ある日の諜報
ワゴンで諜報作業中。
「なんていうか…。結構ショックだったんだよね」
「何が?」
「お前の態度」
「俺の何の態度が?」
「タマキへの態度」
「俺のタマキへの態度がどうショックなんだよ」
お互いに、自分の画面を見ながら掛け合い漫才?を繰り広げるオミとカゲミツ。
「お前、学生時代から俺への態度は終始つれなくて、ツンなところしか見せてくれなかったのに、タマキへのあの犬っぷりはなんだよ」
「犬って……。
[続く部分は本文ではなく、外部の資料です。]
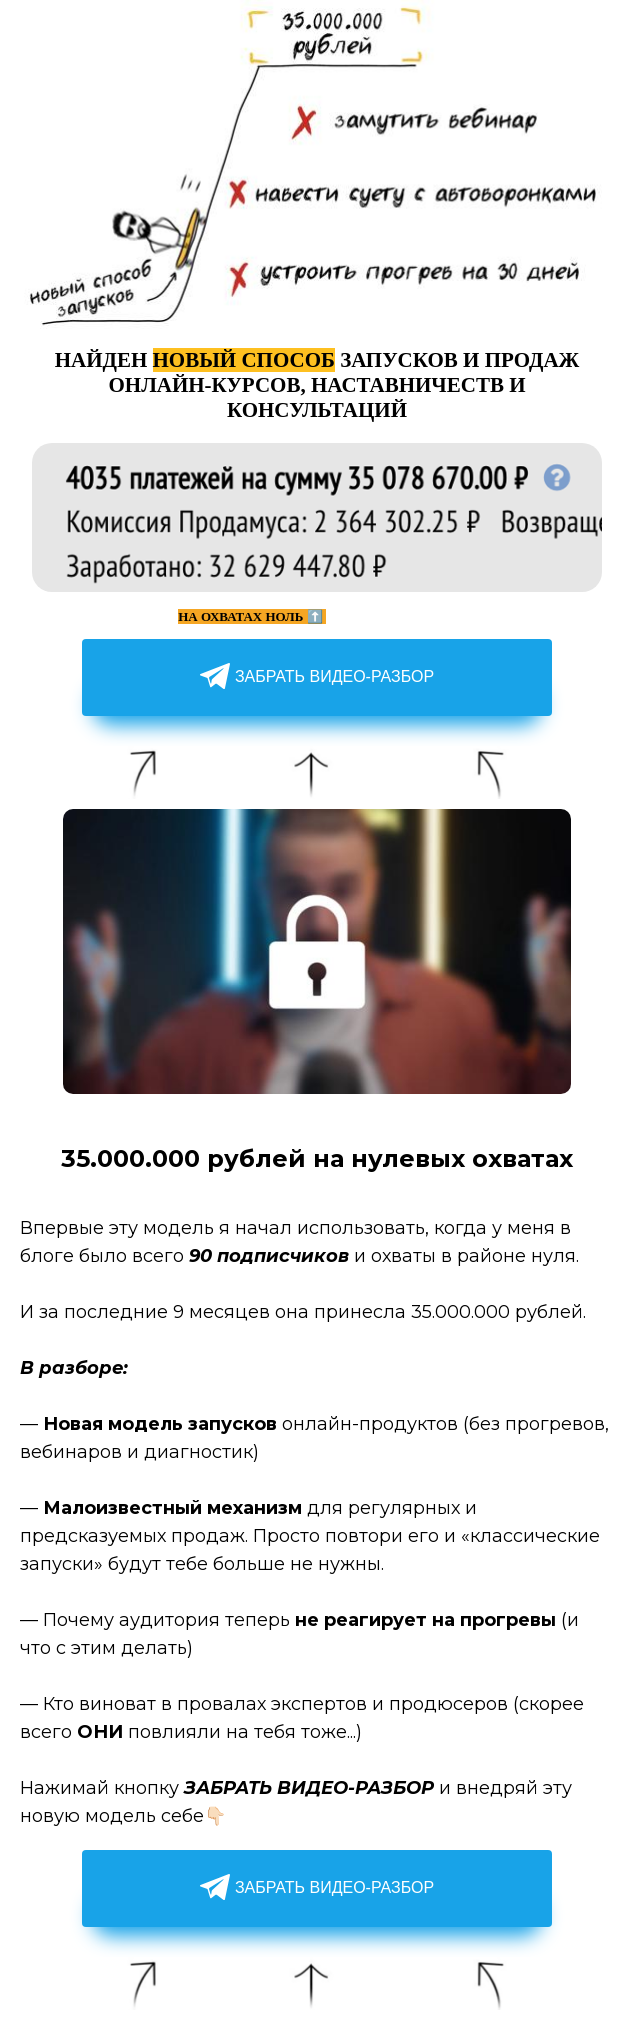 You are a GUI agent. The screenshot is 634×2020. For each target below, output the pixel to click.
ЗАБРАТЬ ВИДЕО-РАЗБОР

そんなことねーよ」
「無自覚なの?」
「あー、無自覚かもな」
ヒカルも口を挟む。
「俺がどんな態度を取ってるっていうんだよ」
「見たい?」
くるりと椅子を回してカゲミツのほうに向き直るオミ。
「?」
何をするのかと構えるカゲミツ。
「じゃ、見せてあげる」
そして、方眉を上げてフンと軽くため息を付いてから、下を向いた。
「……って、おい?」
カゲミツが不審そうに、覗き込もうとすると、一瞬遅れてオミが顔を上げた。
しかし、その表情は先ほどとは一変して、恥ずかしそうに頬を染めている。
「えっとさ、カゲミツ……。今度俺とデートしないか?」
そう言いながら、頬をぽりぽりと掻いてみせる。
「き………。気色悪ぃ〜」
あまりの変貌に仰け反るカゲミツ。
横で腹を抱えて笑うヒカル。
「ね、気色悪いだろう?」
再び、冷ややかな表情に戻り、そう言い放つオミ。
「これが君の態度だって言うんだよ」
「に、似てる〜。そっくりだ。は、腹痛てぇ〜」
「お、おおお、俺がそんな態度取ってるというのかよ」
「取ってるよ。尾っぽをちぎれんばかりに振ってさ。……初めてあれを見たときは一瞬何が起きたんだと思ったよ。……二回目も同じような事して叱られてしゅんとしているのを見た時は無いはずの耳と尻尾が垂れてるのが見えるようだったよ。…さすがに三回目にデート誘うのを目の当たりにした時はもう慣れたけど」
「べ、別に普通にしているつもりだけど……。そ、そんな変か。タマキに気色悪いとか思われてんのかな……。それはヤバイな。ど、どうしよう〜」
本気で悩むカゲミツ。
「いや、タマキはそういう小さい事にはこだわらない奴だから。大丈夫だよ」
ヒカルが慰める。
「それに、オミだってそんなにカゲミツに好かれたいなら、普段から柔和な態度で接しろよ。いきなりそれじゃカゲミツがびっくりしちまう」
それから、矛先をオミに向けた。
「なにを言ってるのさ。君は」
ムスっとした表情で答えるオミ。
そこに、ドアを開けてキヨタカが入ってくる。
「いやー。素晴らしかった。名演技だったな、オミ。……しかし、カゲミツと決定的に違うのはそこで冷めた顔してしまうところだ。……愛され弄られキャラになろうと思ったら、ここは焦って思いっきり否定しなきゃならんな」
「………」
キヨタカを見上げるオミ。
そしてにわかに、顔を赤らめて叫ぶ。
「な……。俺がカゲミツを…す、好きだなんて! そんなことあるわけないだろう!」
「おおー。いいな、それ」
拍手するキヨタカ。もとの表情に戻るオミ。
「……こんな感じですか? …別に愛され弄られキャラになろうとは思わないけどね」
「いや、カゲミツはそういうのに弱いから。効果あるかもしれないぞ」
「そうそう。けっこう同情しやすいから、こいつ」
キヨタカとヒカルがうなずいている横で、疎外感を感じつつ、割り込むカゲミツ。
「何の話をしてるんだよ…。お前ら」
「お前には関係ない話」
「お前に関係する話」
「むしろ、お前だけに関係する話」
「どっちだよ!?」
ますます混乱するカゲミツだった。